8. Commissions for Soap in the Bishtawi Estate, 1857
Name Oil Jars Value of Cooked Soap (in Piasters)
Source: NICR, 12:205-206.    
Hajj Ahmad Abi Odeh 187.5 16,875
Ahmad and Abdullah Qumhiyya 250.0 22,500
Hajj Salman Sadder 400.0 36,000
Hajj Umar Tamimi 437.5 38,765
Qasim Nabulsi 62.5 5,625
Khawaja Salim Zarifa 250.0 22,500
Khalil Mustafa Masri 5.0 450
Wife of Sa‘id Bishtawi 2.5 220
Total 1595.0 142,940

Each of these items was recorded as “To [name of merchant], oil cooked into soap [zayt matbukh sabun],” which shows that the merchant’s share of soap was measured by the amount of oil he provided. Except for the Sadder brothers, there were no joint commissions for soap production, but some merchants only commissioned parts of one tabkha.

The key point here is that the Bishtawi brothers cooked for their own account 20 percent of the factory’s entire output for that cycle (each cycle filled the al-mafrash and, as soon as the soap was dry enough to be cut and stacked, another cycle was started). This meant an investment of 40,000 piasters in this particular cycle (there were 180,000 piasters’ worth of uncut soap still lying on the mafrash floor). This was a sizable investment, but only part of the whole: still left in the storage rooms inside their factory were 297 qintars of qilw, 375 qintars of lime, and 644 piasters’ worth of jift. These amounts of raw materials were adequate for at least 28 to 30 more tabkhas of soap, or three and a half times as much as had already been cooked.

In order to secure the large amounts of olive oil they needed every year, the Bishtawi brothers pursued a two-track strategy: landownership and moneylending. They acquired numerous olive groves outside the city, along with olive-oil presses, and they established a network of salam moneylending contracts with individual peasants to cover the shortfall. At the time of Sayyid As‘ad’s death, a number of salam loans were left outstanding with peasants from eight villages: Asira, Rafidya, Aqraba, Bayta, Adhmut, Salim, Ajansinya, and Bayt Dajan. All but one are located in a single subdistrict. The geographic concentration of moneylending patterns fits with the usual practice of urban merchant networks that sought to carve out spheres of influence in the hinterland.

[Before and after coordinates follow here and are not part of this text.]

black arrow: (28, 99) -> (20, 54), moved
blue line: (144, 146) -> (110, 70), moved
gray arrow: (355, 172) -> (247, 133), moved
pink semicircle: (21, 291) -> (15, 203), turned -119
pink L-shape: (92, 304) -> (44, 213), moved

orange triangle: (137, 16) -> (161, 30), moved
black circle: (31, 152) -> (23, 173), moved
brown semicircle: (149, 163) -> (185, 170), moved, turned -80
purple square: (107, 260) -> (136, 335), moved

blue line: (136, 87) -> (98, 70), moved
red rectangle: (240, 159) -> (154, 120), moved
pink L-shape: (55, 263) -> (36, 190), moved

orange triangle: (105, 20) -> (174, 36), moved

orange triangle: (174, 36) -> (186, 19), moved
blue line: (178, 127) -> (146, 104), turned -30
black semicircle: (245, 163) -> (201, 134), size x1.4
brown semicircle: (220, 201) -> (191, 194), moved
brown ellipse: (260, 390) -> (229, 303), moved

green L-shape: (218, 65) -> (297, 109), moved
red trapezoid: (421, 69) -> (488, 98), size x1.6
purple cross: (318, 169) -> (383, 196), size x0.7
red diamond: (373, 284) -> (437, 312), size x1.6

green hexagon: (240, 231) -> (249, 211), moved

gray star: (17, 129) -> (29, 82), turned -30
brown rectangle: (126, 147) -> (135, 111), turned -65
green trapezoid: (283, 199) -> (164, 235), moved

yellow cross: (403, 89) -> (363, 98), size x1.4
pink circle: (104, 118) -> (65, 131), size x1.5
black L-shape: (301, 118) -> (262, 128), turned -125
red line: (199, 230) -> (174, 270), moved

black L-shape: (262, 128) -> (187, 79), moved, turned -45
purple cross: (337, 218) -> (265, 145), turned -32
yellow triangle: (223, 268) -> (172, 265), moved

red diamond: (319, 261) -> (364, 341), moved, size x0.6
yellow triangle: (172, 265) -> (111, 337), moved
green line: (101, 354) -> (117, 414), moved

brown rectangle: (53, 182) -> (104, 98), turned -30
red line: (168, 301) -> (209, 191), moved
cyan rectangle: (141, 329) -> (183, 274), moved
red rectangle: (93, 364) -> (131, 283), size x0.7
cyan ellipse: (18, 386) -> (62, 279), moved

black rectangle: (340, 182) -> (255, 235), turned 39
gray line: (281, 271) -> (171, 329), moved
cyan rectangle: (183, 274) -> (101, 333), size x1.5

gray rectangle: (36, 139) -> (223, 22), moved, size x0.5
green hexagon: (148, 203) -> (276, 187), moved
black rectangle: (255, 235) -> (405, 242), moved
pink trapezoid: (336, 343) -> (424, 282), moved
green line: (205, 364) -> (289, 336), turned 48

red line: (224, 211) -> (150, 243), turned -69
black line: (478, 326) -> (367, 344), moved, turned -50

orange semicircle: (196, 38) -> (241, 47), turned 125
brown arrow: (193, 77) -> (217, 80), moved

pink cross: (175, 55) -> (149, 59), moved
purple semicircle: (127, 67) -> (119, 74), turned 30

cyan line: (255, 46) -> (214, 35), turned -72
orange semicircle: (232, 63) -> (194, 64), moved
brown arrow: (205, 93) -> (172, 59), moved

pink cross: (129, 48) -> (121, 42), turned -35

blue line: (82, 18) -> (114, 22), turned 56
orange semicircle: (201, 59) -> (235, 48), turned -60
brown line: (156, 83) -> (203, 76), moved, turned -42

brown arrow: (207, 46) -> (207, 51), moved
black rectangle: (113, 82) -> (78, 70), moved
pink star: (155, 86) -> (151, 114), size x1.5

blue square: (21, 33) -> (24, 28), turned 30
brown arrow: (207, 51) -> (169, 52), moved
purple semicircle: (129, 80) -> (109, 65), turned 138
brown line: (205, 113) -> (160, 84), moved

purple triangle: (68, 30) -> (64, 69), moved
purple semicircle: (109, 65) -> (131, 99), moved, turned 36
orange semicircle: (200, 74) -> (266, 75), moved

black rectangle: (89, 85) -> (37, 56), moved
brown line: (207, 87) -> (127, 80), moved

In short, the Bishtawi brothers had the capital and political influence to finance and organize the production of soap from the ground up. They were at one and the same time moneylenders, oil merchants, soap manufacturers, and large landowners. Their estate also showed that they traded in rice, coffee, grain, and other goods. As mentioned in Chapter 2, labels such as “merchant,” “manufacturer,” and “landowner” should not be thought of as separate categories or as denoting discrete classes. Most wealthy Nabulsi households engaged in all of these activities simultaneously, though they rarely divided their resources equally among them. Patterns of investment strategies, therefore, are important indicators of larger political and economic developments. In this particular case, the Bishtawi brothers’ heavy emphasis on soap production illustrates the shifting investment strategies that laid the material basis for the entry of merchants into the formerly exclusive club of soap-factory owners and, indirectly, the crystallization of a new ruling elite by the mid-nineteenth century.